In Jesus calling of his first disciples, I am continually surprised by Simon Peter’s initial statement to Jesus (Luke 5:8-9):
“But when Simon Peter saw it, he fell down at Jesus’ knees, saying, “Depart from me, for I am a sinful man, O Lord.” For he and all who were with him were astonished at the catch of fish that they had taken.”
“Depart from me“: Peter tells Jesus to go away because he is a sinful person. Why would he tell Jesus to depart from him? If you’ve treated someone with nothing but bad behaviour, but they in turn treat you with kindness—how would you feel? You might feel a sense of guilt or shame. Why? You know you don’t deserve the kindness they’ve shown you.
I remember someone I had not seen for years had come to me to apologize for something they had done many years ago. I had already forgotten about it long ago. He blessed me more than the blessings I had to offer him. I did not deserve it. That’s grace.
Peter knew he had just encountered the holy One of God. The power and grace of God was evident in the huge amount of fish God had just provided. They fished all evening but had caught nothing, but now, their net was so full of fish it began to tear. It must have blown his mind. That’s grace.
Peter was overwhelmingly convinced in that encounter with Jesus that God’s grace was sufficient. Jesus wanted Peter to understand that there is nothing in heaven and earth that could stop the power and love of God from flowing down. Grace had just poured out to Peter–despite his sinfulness. This miraculous catch of fish was evidence that Jesus was the Son of God. He had enough proof. He left his nets, boat, and followed Jesus.
“For I am a sinful man“: Peter was giving Jesus a preliminary warning. “I don’t deserve to be in the presence of your holiness. You are holy; I am not. I would be bad for you and your image. I’ve stolen, perhaps broken numerous laws, and should not count myself worthy of being in your presence.”

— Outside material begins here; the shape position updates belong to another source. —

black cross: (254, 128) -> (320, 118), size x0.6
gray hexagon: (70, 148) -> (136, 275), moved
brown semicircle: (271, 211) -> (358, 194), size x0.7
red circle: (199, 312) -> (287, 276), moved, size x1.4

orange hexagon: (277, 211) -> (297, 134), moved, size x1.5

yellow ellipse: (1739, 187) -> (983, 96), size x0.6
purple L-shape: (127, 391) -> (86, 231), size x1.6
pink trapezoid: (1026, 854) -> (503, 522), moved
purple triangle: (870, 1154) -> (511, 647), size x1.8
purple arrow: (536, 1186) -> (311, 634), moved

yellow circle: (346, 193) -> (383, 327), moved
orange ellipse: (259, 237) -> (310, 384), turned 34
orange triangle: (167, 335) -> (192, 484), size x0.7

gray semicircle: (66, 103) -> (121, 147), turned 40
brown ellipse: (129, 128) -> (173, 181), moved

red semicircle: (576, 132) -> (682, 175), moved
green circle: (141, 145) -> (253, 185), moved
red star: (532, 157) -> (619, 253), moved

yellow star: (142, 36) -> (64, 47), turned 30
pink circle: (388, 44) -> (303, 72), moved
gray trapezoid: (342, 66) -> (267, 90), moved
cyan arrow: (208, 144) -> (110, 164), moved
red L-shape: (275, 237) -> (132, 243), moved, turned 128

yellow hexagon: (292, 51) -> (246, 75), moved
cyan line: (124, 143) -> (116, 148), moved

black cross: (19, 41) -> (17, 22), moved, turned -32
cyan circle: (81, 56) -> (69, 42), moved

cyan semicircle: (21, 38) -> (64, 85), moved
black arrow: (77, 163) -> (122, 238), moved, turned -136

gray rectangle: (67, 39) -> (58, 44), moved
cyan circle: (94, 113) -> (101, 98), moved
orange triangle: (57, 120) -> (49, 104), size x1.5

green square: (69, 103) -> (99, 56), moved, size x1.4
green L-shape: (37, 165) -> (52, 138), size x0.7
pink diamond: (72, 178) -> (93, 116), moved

What might a person say to Jesus today? “Jesus, I’ve cheated on my tax return. Claimed more expenses than what’s legal. Or maybe, I’ve broken environmental laws by spilling toxic waste into the water system causing sickness to many. Or maybe, I’ve robbed a bank or defrauded other people our their hard-earned savings or pension. Jesus, I’m not like you. You are good. I’m rotten. You might not know how bad I am but I do bad things to people. I feel guilty and ashamed. I don’t deserve to be given such a huge gift.”
Or we might also tell Jesus, “No you must have given the blessing to the wrong person. Bless that other guy over there. He does good things for the community. She gives to homeless and volunteers her time to good causes like the marginalized and the sick. But me? If you really knew who I am, and the horrible and illegal things I’ve done, you wouldn’t want to be around me. So Jesus, save your time and just head on over there to the other fishermen who is more deserving of this big gift of fish. They deserve it.”
But Jesus affirms. Jesus turns to Peter and says: “No Peter, I’ve got the right person. You are the person I am giving this gift to. And maybe Jesus didn’t even give an explanation about grace. Kept it simple. It’s for you Peter. I really meant to give this to you.
His reaction. A big surprise. Perhaps he was overwhelmed with emotional and wept in private. He decided that Jesus’ acceptance of him was proof of God’s love for a sinner like him.
Today, God’s mercy is still the same. He accepts you the way you are. His love for you never changed. He is still the same yesterday, today and will be the same tomorrow.
This story of the great catch is about Jesus calling you. Telling you through his miracle of the fish that his acceptance and love for you is great. It is just a small sampling of God’s abundant grace. He says to you. You are mine. You are my son. You are my daughter. My love and acceptance for you is bigger than you thought. I have not made a mistake. You are the one I meant to give this to.
If you pray to the Lord: “Jesus, I accept your grace. Your grace is enough for me.” An appropriate reaction might be to drop your proverbial nets, leave your boats, and follow Jesus today. He is holding his arms to you today and saying, “Come, follow me and I will make you fishers of men, and catchers of people.”